Fast Algorithms for Mining and Summarizing Co-evolving Sequences

Speaker:	Lei LI
		Computer Science Department
		Carnegie Mellon University

Title:		"Fast Algorithms for Mining and Summarizing
		 Co-evolving Sequences"

Date:		Thursday, 17 December 2009

Time:		11:00am - 12:00noon

Venue:		Room 3501 (near lifts 25/26), HKUST


Time series data arise in numerous applications, such as motion capture,
computer network monitoring, data center monitoring, environmental
monitoring and many more. Finding patterns in such collections of
sequences is crucial for leveraging them to solve real-world, domain
specific problems, for example, to build humanoid robots, to detect
pollution in drinking water, and to identify intrusion in computer

In this talk, we focus on fast algorithms on mining co-evolving time
series, with or without missing values. We will present two pieces of our
current work: time series mining and summarization with missing values,
and a parallel learning algorithm for the underlying model, Linear
Dynamical Systems (LDS). Algorithms proposed in these works allow us to
obtain meaningful patterns effectively and efficiently. Subsequently, they
allow us to perform various mining tasks including forecasting,
compression, and segmentation for co-evolving time series, even with
missing values. We also proposed a parallel learning algorithm for LDS to
fully utilize the power of multicore/multiprocessors, which will serve as
a corner stone of many applications and algorithms for time series. Our
algorithms scale linearly with respect to the length of sequences, and
outperform the competitors often by large factors.

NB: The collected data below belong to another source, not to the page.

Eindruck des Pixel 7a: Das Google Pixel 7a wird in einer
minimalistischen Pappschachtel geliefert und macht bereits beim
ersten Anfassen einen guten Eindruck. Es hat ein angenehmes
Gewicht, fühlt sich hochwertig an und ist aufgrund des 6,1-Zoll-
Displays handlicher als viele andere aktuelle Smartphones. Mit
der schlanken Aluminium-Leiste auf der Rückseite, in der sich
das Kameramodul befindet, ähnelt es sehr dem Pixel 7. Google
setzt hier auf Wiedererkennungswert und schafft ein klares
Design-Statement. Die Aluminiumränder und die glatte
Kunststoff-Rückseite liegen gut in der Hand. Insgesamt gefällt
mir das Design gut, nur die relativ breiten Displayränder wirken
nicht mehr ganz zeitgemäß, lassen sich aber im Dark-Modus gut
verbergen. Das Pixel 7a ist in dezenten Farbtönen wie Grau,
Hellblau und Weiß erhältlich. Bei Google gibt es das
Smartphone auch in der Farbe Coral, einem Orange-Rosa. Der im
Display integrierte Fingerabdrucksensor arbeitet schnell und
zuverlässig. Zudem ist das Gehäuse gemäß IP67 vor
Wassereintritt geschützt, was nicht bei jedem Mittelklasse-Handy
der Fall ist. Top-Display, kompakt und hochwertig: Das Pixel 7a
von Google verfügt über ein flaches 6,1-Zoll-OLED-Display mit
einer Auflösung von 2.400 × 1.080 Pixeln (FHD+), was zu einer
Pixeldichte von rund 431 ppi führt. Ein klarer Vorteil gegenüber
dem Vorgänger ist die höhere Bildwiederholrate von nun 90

Lei Li is a Ph.D. candidate of Computer Science Department at Carnegie
Mellon University. His research interests include machine learning and
data mining, particularly for time series, with applications in
environmental monitoring, motion capture, computer network, and bio-image
databases. He received a bachelor's degree in Computer Science (ACM class)
from Shanghai Jiao Tong University in 2006.